Most of my college studies focused on art and biology.  The aesthetics of living forms were fascinating
and the art classes introduced me to many fine craftsmen who worked with different metal fabrication
technologies.  I soon realized it was possible to meld these two interests to build functional fantasy
objects.  Events on campus — including the Viet Nam protests, civil rights demonstrations and a
prevailing mood to question authority — combined with my new technological skills created the perfect
environment for creating art work with aesthetic, technological and moral  implications. My innocent
childhood feelings segued into a more purposeful artistic vision,  trying to define a technologically
perplexed world dazzled by modern day scientific advances.
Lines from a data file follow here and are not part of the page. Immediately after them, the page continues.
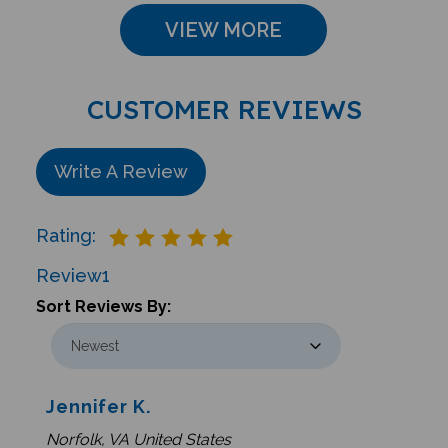
VIEW MORE
CUSTOMER REVIEWS
Write A Review
Rating:
Review
1
Sort Reviews By:
Jennifer K.
Norfolk, VA United States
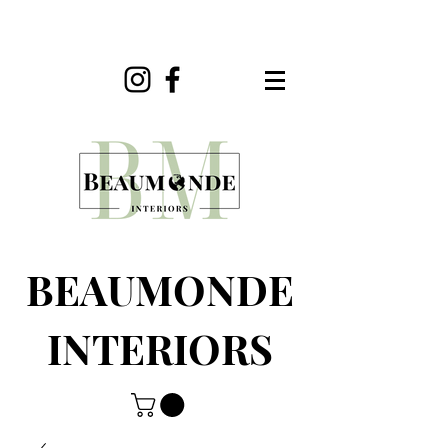
BEAUMONDE
INTERIORS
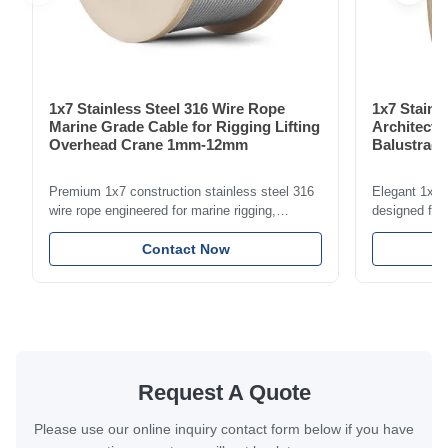
1x7 Stainless Steel 316 Wire Rope
1x7 Stainl
Marine Grade Cable for Rigging Lifting
Architectu
Overhead Crane 1mm-12mm
Balustrade
1.5mm-8m
Premium 1x7 construction stainless steel 316
Elegant 1x7 s
wire rope engineered for marine rigging,
designed for 
industrial lifting, and overhead crane
including bal
applications. Diameter range 1mm-12mm with
Contact Now
and tension
excellent corrosion resistance. RoHS and ISO
with bright p
9001:2015 certified.
certified.
Request A Quote
Please use our online inquiry contact form below if you have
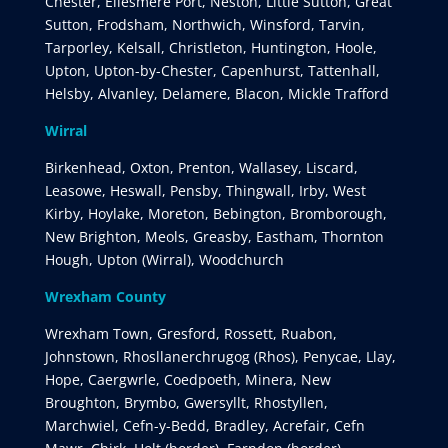
Chester, Ellesmere Port, Neston, Little Sutton, Great
Sutton, Frodsham, Northwich, Winsford, Tarvin,
Tarporley, Kelsall, Christleton, Huntington, Hoole,
Upton, Upton-by-Chester, Capenhurst, Tattenhall,
Helsby, Alvanley, Delamere, Blacon, Mickle Trafford
Wirral
Birkenhead, Oxton, Prenton, Wallasey, Liscard,
Leasowe, Heswall, Pensby, Thingwall, Irby, West
Kirby, Hoylake, Moreton, Bebington, Bromborough,
New Brighton, Meols, Greasby, Eastham, Thornton
Hough, Upton (Wirral), Woodchurch
Wrexham County
Wrexham Town, Gresford, Rossett, Ruabon,
Johnstown, Rhosllanerchrugog (Rhos), Penycae, Llay,
Hope, Caergwrle, Coedpoeth, Minera, New
Broughton, Brymbo, Gwersyllt, Rhostyllen,
Marchwiel, Cefn-y-Bedd, Bradley, Acrefair, Cefn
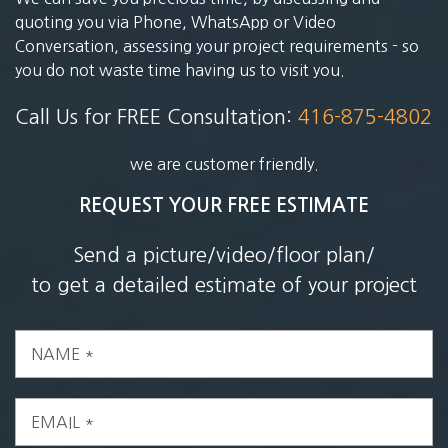
quoting you via Phone, WhatsApp or Video
Conversation, assessing your project requirements - so
you do not waste time having us to visit you.
Call Us for FREE Consultation:
416-875-4802
we are customer friendly.
REQUEST YOUR FREE ESTIMATE
Send a picture/video/floor plan/
to get a detailed estimate of your project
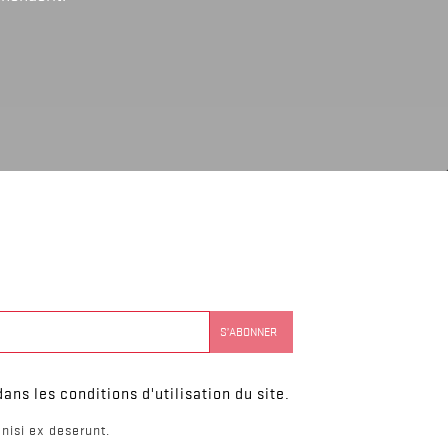
ns les conditions d'utilisation du site.
nisi ex deserunt.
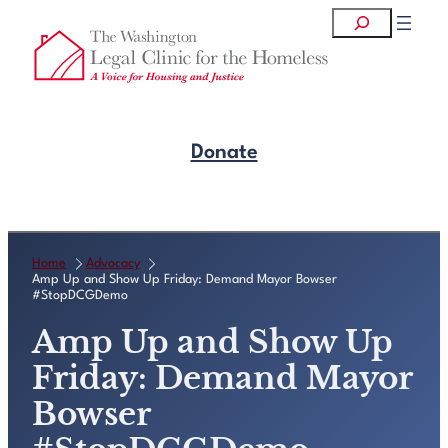
Skip
Search
to
content
Donate
Get Legal Help
Home
Advocacy
Amp Up and Show Up Friday: Demand Mayor Bowser
#StopDCGDemo
Amp Up and Show Up
Friday: Demand Mayor
Bowser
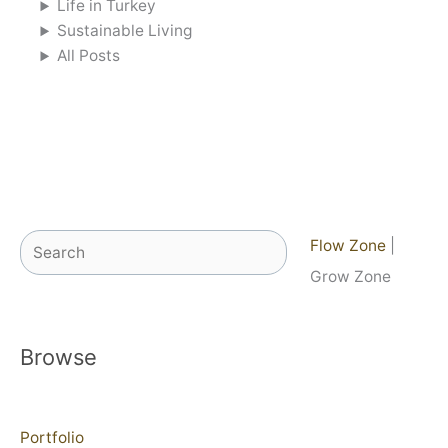
Life in Turkey
Sustainable Living
All Posts
Search
Flow Zone
|
Grow Zone
Browse
Portfolio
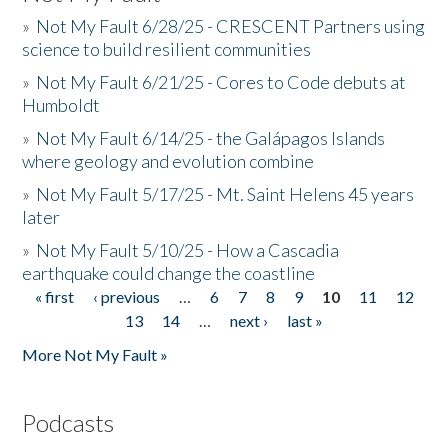
»
Not My Fault 6/28/25 - CRESCENT Partners using
science to build resilient communities
»
Not My Fault 6/21/25 - Cores to Code debuts at
Humboldt
»
Not My Fault 6/14/25 - the Galápagos Islands
where geology and evolution combine
»
Not My Fault 5/17/25 - Mt. Saint Helens 45 years
later
»
Not My Fault 5/10/25 - How a Cascadia
earthquake could change the coastline
« first
‹ previous
…
6
7
8
9
10
11
12
Pages
13
14
…
next ›
last »
More Not My Fault »
Podcasts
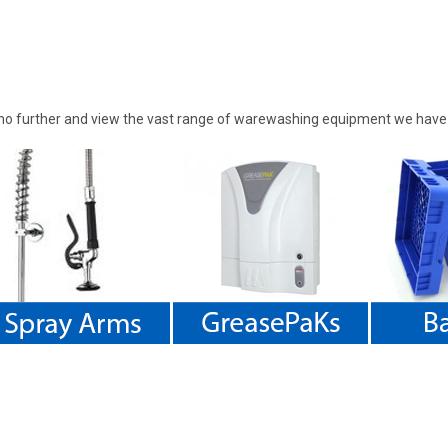
 further and view the vast range of warewashing equipment we have to 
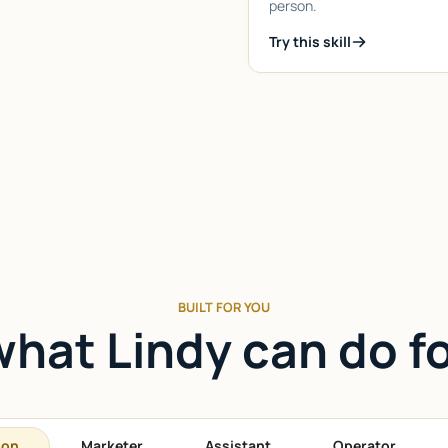
person.
Try this skill
BUILT FOR YOU
hat Lindy can do f
son
Marketer
Assistant
Operator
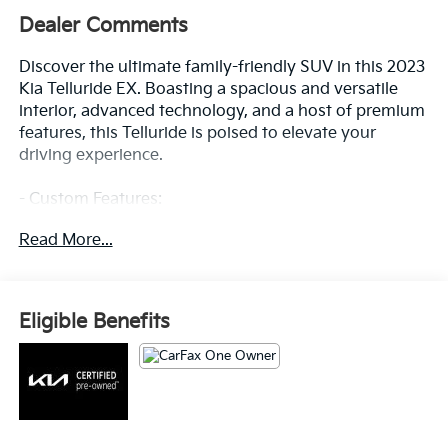
Dealer Comments
Discover the ultimate family-friendly SUV in this 2023
Kia Telluride EX. Boasting a spacious and versatile
interior, advanced technology, and a host of premium
features, this Telluride is poised to elevate your
driving experience.
- Custom Features:
- EX Captain's Chair Package: Includes 2nd Row
Read More...
Captain Chairs with reclining feature
- Carpet Floor Mats
- Rear Seat Entertainment System
- Dawning Red Exterior Color
Eligible Benefits
Climb inside and be captivated by the Telluride's
refined cabin, featuring leather-wrapped steering
wheel, power driver's seat, and dual-zone automatic
climate control. Stay connected with the intuitive
infotainment system, complete with Apple CarPlay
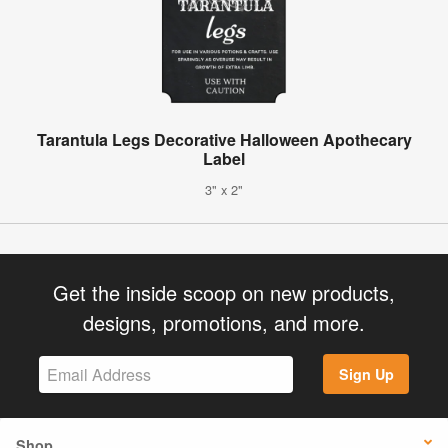
Tarantula Legs Decorative Halloween Apothecary
Label
3" x 2"
Get the inside scoop on new products,
designs, promotions, and more.
Sign Up
Shop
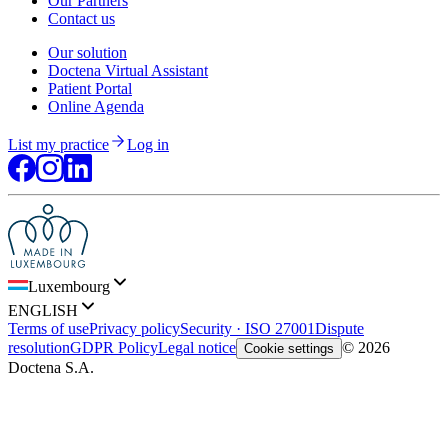
Our Partners
Contact us
Our solution
Doctena Virtual Assistant
Patient Portal
Online Agenda
List my practice
Log in
Luxembourg
ENGLISH
Terms of use
Privacy policy
Security · ISO 27001
Dispute
resolution
GDPR Policy
Legal notice
© 2026
Cookie settings
Doctena S.A.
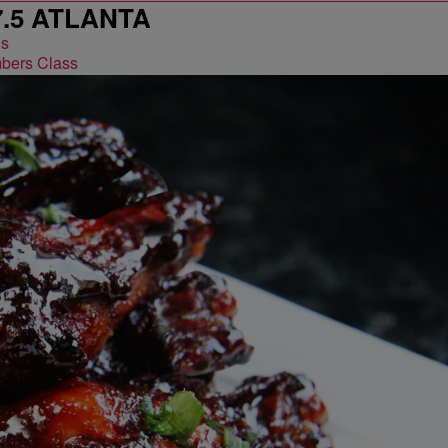
7.5 ATLANTA
bers Class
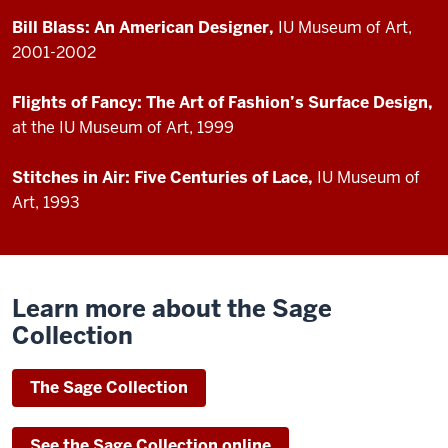
Bill Blass: An American Designer,
IU Museum of Art,
2001-2002
Flights of Fancy: The Art of Fashion’s Surface Design,
at the IU Museum of Art, 1999
Stitches in Air: Five Centuries of Lace,
IU Museum of
Art, 1993
Learn more about the Sage
Collection
The Sage Collection
See the Sage Collection online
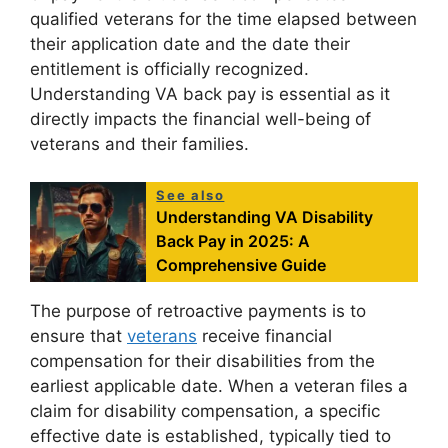
qualified veterans for the time elapsed between
their application date and the date their
entitlement is officially recognized.
Understanding VA back pay is essential as it
directly impacts the financial well-being of
veterans and their families.
See also
Understanding VA Disability
Back Pay in 2025: A
Comprehensive Guide
The purpose of retroactive payments is to
ensure that
veterans
receive financial
compensation for their disabilities from the
earliest applicable date. When a veteran files a
claim for disability compensation, a specific
effective date is established, typically tied to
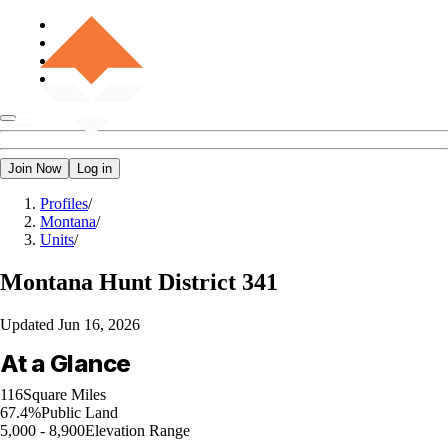
Join Now
Log in
Profiles
/
Montana
/
Units
/
Montana
Hunt District 341
Updated
Jun 16, 2026
At a Glance
116
Square Miles
67.4%
Public Land
5,000 - 8,900
Elevation Range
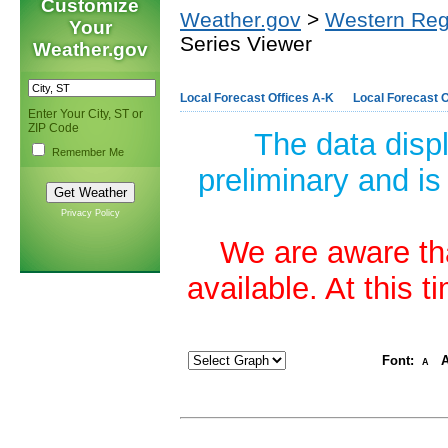
Customize
Weather.gov
>
Western Reg
Your
Series Viewer
Weather.gov
Local Forecast Offices A-K
Local Forecast O
Enter Your City, ST or
ZIP Code
The data disp
Remember Me
preliminary and is
Privacy Policy
We are aware tha
available. At this 
Font:
A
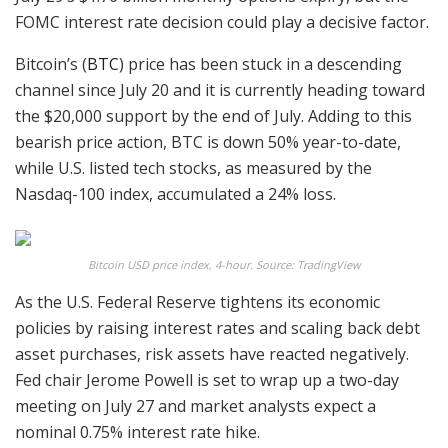
FOMC interest rate decision could play a decisive factor.
Bitcoin’s (
BTC
) price has been stuck in a descending
channel since July 20 and it is currently heading toward
the $20,000 support by the end of July. Adding to this
bearish price action, BTC is down 50% year-to-date,
while U.S. listed tech stocks, as measured by the
Nasdaq-100 index, accumulated a 24% loss.
Bitcoin USD price index, 4-hour. Source: TradingView
As the U.S. Federal Reserve tightens its economic
policies by raising interest rates and scaling back debt
asset purchases, risk assets have reacted negatively.
Fed chair Jerome Powell is set to wrap up a two-day
meeting on July 27 and market analysts expect a
nominal 0.75% interest rate hike.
I am an artist who uses mechanical
technology and biomorfic aesthetic to invent devices that blur the definition of useful achievement;  
making daydreams into plausible realities.

My Design Process:
1- Focus on paradoxical societal issues
2- Define an unsolvable problem that needs a plausible mechanical solution
3- Design the sculptural mechanical aesthetic using refined craftsmanship
4- Design  kinetic mechanical systems that will animate the sculpture.

My Fabrication Process:
1- Master as many metal fabrication processes that can fit into a two car garage.
 These metal working techniques include, lathe turning, milling, internal mandrel   tube bending,
  hot and cold steel forging, Tig, Mig and Gas welding, plasma  cutting, hydraulic forming, grinding,
  polishing and texturing.
2- Take apart electronic toys and hack into the circuits to create the “brains” that define a artistic
  concept.
3- Learn about pneumatic control systems and design simple air circuits to further animate an
 artistic concept.
4- Become familiar with as many high tech metal fabrication processes and procedures as possible.
 Learn about CAD and 3-D modeling and use these technologies if needed.

When a sculptural  kinetic system is activated by human movement and this interaction makes a
person see the world in just a slightly new perspective, then I feel I have succeeded with my art.